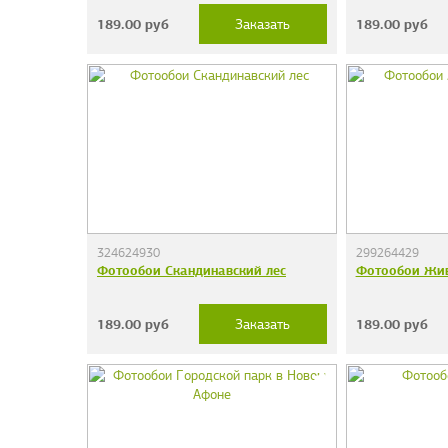
189.00
руб
189.00
руб
Заказать
324624930
299264429
Фотообои Скандинавский лес
Фотообои Жи
189.00
руб
189.00
руб
Заказать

++++

• _What the exercise asks_: Reply with nothing except the number of lines in the records that include the word "Фотообои".

• _Task output_: 2